When creating the LVM PV’s, it is *vital* that you specify “–dataalignment=xxxx” where xxx is the size of data in a full stripe. For example, 6-drive RAID-6 with 256k chunk size is 4 data drives * 256k = 1024k stripe size (1 Megabyte) Note that LVM is CASE SENSITIVE and “k” is a different size than “K” in some LVM contexts. “k” is kibytes (2**10) and “K” is 10**3.
# pvcreate --dataalignment=1024k /dev/sdc # pvs -o +pe_start --unit k
I leave LVM’s PE size at 4megabytes. It’s a multiple of the stripe size and we’re going to be allocating the full extents of the PV’s so it doesn’t really matter what granularity we have.
# vgcreate storage /dev/sd[cdef]
When creating the logical volume, I recommend you use “linear” and *not* stripe mode. This let’s you handle more parallelism and IO against multiple files at the same time. If you choose the 3×10+1×6 RAID-6 mode, then you want to select the 3×10 arrays first, then append the 6 drive array storage last
# lvcreate -n data -l 100%PVS storage /dev/sdc /dev/sdd /dev/sde # lvextend -l +100%PVS storage/data /dev/sdf
This also simplifies the stripe unit and width determination for XFS as it will only need to match the underlying RAID array values (typically 256k and 8)

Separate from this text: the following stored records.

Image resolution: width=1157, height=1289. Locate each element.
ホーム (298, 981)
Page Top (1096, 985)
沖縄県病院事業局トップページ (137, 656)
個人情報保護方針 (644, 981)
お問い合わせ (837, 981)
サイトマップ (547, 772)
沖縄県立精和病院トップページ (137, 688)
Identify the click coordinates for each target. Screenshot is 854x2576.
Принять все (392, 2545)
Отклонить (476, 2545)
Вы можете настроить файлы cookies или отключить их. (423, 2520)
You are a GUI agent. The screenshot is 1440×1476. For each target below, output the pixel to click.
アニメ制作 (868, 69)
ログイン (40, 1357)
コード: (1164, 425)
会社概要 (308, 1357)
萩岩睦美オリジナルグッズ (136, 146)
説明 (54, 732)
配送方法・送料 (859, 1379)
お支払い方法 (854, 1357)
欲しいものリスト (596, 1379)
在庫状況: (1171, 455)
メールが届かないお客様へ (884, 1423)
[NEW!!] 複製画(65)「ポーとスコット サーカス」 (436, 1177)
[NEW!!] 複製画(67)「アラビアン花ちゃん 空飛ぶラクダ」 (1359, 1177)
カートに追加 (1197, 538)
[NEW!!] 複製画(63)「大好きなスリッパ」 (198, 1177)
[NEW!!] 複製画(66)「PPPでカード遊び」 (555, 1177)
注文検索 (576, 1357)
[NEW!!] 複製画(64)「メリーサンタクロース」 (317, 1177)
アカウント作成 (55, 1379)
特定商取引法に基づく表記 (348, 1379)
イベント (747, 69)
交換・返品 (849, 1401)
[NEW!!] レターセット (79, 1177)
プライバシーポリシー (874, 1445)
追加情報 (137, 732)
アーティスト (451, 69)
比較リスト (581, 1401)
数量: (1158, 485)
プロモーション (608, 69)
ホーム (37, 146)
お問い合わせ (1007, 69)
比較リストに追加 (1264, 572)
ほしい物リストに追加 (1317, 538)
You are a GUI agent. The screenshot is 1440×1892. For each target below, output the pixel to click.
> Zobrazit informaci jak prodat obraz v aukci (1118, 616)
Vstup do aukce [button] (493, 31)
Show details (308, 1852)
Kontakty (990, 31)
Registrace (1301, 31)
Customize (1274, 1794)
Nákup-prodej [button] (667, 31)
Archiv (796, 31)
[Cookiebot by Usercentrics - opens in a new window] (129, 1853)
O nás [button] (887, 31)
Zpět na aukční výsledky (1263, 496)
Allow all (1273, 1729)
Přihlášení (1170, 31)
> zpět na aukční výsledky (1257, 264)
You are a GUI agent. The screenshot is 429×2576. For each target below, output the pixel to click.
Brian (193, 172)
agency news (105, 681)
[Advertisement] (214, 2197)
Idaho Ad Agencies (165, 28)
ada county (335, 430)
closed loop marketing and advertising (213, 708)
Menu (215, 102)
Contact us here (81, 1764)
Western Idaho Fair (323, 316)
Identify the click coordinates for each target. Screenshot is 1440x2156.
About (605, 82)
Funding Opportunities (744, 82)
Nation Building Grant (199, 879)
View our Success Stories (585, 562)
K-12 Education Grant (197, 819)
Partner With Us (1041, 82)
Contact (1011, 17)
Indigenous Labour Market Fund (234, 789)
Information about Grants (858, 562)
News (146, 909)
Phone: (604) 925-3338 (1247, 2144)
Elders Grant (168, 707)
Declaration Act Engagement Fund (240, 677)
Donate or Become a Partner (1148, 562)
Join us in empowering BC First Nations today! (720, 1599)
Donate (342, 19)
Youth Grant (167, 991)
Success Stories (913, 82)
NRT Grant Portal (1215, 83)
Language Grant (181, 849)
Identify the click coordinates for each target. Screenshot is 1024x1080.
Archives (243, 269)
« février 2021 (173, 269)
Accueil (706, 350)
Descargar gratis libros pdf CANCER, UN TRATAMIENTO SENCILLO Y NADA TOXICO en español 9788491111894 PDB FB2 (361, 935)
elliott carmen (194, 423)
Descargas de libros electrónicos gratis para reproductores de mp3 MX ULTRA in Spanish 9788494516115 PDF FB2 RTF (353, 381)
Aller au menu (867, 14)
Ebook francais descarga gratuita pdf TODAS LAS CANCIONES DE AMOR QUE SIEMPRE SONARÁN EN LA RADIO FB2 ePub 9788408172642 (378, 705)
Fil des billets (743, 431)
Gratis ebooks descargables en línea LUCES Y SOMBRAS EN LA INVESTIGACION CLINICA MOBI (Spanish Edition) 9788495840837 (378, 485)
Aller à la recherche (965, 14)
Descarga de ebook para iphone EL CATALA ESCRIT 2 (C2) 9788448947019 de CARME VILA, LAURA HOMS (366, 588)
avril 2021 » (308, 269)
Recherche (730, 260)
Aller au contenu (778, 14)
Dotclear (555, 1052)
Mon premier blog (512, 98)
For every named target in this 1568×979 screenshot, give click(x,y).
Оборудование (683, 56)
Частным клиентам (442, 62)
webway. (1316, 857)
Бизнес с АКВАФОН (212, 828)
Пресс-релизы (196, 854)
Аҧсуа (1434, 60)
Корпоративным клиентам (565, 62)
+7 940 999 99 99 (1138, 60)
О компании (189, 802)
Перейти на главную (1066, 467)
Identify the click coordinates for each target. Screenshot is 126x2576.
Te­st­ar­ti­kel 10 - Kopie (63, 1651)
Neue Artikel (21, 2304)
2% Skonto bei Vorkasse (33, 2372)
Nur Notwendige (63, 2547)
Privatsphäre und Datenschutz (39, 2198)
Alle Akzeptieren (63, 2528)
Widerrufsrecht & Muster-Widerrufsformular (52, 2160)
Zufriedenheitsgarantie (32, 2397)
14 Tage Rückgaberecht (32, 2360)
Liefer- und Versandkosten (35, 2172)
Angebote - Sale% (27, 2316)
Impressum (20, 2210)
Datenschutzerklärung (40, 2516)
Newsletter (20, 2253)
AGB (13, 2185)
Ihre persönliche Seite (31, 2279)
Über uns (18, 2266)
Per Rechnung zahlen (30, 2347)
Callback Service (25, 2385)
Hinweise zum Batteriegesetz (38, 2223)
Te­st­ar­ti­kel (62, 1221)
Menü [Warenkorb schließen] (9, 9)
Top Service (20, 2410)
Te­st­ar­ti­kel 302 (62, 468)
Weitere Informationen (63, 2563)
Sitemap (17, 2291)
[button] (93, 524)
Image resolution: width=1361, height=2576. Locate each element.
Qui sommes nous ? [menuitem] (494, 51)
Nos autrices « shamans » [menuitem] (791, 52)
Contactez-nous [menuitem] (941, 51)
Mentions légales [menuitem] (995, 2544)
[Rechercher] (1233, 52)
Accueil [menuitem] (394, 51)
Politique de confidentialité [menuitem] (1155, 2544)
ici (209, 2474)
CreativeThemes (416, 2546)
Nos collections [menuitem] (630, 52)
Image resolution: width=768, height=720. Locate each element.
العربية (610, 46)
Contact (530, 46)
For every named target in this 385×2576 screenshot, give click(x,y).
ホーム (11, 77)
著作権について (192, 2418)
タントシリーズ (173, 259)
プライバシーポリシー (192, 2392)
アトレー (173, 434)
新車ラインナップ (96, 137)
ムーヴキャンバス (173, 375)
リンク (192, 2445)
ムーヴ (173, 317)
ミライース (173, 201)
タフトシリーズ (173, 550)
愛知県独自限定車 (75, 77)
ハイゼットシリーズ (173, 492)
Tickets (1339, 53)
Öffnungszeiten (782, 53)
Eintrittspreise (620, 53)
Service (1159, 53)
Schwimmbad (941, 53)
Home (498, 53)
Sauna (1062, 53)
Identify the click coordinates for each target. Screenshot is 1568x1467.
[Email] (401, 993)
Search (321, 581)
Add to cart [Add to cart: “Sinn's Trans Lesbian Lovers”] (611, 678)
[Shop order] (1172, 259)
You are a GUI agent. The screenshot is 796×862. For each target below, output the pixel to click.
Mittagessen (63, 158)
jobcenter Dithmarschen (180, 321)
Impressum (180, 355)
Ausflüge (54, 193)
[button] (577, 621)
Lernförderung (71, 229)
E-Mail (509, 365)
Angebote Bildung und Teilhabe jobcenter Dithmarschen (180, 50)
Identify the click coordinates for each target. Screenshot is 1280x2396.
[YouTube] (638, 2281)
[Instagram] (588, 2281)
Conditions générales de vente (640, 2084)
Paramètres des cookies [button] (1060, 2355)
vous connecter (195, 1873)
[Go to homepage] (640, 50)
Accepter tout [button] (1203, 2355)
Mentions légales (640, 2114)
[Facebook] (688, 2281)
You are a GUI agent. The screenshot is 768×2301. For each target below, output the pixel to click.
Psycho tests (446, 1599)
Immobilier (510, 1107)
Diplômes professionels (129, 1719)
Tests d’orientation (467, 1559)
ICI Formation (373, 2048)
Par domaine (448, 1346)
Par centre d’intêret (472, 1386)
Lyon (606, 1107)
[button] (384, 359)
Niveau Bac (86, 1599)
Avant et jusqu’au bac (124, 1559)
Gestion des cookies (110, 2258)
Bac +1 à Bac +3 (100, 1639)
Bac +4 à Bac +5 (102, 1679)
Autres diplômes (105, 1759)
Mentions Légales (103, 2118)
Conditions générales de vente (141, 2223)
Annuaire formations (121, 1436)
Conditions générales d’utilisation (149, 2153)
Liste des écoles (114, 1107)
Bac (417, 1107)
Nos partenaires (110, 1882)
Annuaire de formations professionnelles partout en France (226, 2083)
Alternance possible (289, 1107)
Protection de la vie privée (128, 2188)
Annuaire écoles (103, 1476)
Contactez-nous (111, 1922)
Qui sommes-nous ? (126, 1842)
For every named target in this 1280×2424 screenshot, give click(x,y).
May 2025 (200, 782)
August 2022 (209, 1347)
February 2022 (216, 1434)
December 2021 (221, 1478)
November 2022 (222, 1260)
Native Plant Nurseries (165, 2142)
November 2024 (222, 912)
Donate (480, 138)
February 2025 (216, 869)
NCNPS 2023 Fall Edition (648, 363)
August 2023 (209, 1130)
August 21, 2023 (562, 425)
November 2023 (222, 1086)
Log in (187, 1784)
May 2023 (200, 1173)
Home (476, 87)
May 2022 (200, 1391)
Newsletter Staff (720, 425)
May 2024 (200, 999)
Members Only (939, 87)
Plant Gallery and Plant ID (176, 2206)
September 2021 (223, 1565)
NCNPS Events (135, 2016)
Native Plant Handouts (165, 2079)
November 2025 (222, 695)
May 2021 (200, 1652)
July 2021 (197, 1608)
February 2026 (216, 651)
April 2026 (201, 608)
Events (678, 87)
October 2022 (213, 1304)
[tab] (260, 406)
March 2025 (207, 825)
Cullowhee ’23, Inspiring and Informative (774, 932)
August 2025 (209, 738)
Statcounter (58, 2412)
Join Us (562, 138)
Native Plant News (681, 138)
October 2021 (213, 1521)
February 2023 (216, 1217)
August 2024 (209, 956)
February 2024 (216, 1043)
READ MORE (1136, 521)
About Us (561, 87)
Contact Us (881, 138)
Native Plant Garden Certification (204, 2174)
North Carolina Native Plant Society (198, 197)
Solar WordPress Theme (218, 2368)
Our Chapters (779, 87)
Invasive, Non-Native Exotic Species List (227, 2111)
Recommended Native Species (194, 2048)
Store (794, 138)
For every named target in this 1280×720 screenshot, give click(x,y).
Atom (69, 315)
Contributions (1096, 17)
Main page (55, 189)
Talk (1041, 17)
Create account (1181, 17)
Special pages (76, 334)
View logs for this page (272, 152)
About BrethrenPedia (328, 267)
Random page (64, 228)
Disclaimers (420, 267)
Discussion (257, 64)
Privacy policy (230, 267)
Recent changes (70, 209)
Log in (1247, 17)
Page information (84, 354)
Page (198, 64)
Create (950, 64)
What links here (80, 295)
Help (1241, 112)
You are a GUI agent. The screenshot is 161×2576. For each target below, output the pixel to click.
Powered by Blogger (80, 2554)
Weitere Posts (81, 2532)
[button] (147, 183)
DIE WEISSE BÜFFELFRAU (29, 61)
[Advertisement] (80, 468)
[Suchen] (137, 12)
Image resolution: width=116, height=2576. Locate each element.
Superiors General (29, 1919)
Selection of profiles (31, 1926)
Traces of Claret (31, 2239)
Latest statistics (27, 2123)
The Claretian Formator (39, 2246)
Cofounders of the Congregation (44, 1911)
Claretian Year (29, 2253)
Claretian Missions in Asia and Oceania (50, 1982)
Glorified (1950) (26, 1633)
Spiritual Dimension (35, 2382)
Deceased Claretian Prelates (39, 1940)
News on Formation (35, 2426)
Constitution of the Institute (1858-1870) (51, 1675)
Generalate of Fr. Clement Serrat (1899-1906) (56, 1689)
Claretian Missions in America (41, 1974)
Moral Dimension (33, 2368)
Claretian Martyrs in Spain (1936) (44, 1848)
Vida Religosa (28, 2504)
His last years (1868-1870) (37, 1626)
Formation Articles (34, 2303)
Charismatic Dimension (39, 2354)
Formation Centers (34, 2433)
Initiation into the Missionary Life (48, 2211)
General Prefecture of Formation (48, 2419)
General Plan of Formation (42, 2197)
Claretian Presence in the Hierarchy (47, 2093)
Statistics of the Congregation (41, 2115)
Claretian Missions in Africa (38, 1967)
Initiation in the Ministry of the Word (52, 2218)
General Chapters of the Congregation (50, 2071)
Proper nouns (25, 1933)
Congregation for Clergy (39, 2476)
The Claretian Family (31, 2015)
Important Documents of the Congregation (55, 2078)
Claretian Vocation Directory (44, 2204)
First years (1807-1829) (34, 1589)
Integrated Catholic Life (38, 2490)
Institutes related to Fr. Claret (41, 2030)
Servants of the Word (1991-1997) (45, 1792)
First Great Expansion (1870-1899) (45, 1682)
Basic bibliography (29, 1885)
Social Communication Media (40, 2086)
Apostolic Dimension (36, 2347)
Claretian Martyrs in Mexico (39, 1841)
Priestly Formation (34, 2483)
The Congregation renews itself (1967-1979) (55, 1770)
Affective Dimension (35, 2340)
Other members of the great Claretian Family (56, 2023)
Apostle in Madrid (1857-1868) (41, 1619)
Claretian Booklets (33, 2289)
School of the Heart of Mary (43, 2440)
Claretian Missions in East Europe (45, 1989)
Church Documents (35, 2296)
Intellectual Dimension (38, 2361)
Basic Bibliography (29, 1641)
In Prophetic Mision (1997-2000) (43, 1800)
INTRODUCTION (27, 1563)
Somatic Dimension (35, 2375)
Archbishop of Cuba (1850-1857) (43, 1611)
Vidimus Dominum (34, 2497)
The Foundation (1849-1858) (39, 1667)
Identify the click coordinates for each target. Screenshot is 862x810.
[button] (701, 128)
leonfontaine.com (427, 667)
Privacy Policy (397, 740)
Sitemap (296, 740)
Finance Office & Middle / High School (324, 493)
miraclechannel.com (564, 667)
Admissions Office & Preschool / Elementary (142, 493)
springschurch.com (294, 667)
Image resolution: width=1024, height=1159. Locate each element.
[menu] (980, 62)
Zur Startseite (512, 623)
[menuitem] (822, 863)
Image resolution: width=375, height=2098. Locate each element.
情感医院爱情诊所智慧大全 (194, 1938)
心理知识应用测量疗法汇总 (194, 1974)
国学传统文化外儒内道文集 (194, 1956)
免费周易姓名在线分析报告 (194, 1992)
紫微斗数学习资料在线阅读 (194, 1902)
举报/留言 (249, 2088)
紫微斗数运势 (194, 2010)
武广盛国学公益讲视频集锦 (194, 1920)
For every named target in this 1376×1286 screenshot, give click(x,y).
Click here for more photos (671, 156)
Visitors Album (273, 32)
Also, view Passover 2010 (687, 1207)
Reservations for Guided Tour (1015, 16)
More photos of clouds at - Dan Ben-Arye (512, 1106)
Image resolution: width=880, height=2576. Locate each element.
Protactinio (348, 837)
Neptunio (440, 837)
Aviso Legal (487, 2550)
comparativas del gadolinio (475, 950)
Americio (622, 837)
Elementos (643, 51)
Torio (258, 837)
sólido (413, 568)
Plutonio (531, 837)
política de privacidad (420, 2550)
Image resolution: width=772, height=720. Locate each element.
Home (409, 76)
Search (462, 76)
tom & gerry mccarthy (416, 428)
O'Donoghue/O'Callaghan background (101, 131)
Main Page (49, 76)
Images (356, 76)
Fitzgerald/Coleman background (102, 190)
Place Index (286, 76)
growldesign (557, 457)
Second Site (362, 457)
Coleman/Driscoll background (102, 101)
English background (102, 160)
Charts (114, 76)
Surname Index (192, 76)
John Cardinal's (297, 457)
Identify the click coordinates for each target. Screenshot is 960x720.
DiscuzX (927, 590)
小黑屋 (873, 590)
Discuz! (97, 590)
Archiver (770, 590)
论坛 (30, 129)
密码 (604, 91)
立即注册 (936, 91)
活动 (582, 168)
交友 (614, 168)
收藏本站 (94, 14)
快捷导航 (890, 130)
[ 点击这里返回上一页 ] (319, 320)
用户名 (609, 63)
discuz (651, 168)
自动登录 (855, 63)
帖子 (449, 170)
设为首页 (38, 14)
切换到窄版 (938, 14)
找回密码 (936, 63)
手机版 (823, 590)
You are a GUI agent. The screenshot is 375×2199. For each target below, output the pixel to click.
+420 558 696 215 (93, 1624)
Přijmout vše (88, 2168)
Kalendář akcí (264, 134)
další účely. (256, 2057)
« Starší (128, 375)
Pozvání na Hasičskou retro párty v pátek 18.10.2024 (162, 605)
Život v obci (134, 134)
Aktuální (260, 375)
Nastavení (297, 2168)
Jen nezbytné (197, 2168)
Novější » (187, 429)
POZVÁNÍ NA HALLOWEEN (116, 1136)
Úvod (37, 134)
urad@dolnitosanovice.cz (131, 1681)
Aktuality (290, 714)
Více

# mkfs -L label -d su=128k,sw=8 /dev/storage/data
When using XFS on a large, multi-segmented storage, it’s important to specify “inode64” in the local mount options so that you distribute the data throughout the filesystem to avoid fragmentation and pressure on the lower blocks of the filesystem. The default “inode32” was necessary when NFS couldn’t handle 64-bit inodes, but Red Hat 5 can support 64-bit inodes in NFS version 3.
The default mount option “logbufs” defaults to 2 and increasing it to 8 should help with meta-data and write performance.
And if you don’t need “atime” accuracy, either select the default “relatime” or specify “noatime” to completely disable it. “relatime” is probably good enough.
# mkdir /data # mount -t xfs -o logbufs=8,inode64 /dev/storage/data /data
Now test it with DD and the “direct” flag:
# time dd if=/dev/zero of=/data/bigfile bs=1M count=4000 oflag=direct # time dd if=/data/bigfile bs=1M of=/dev/null iflag=direct
You should see pretty good performance.
NFS adds a whole ‘nother layer of ways to mess with performance and it can be difficult to get the local performance from remote clients.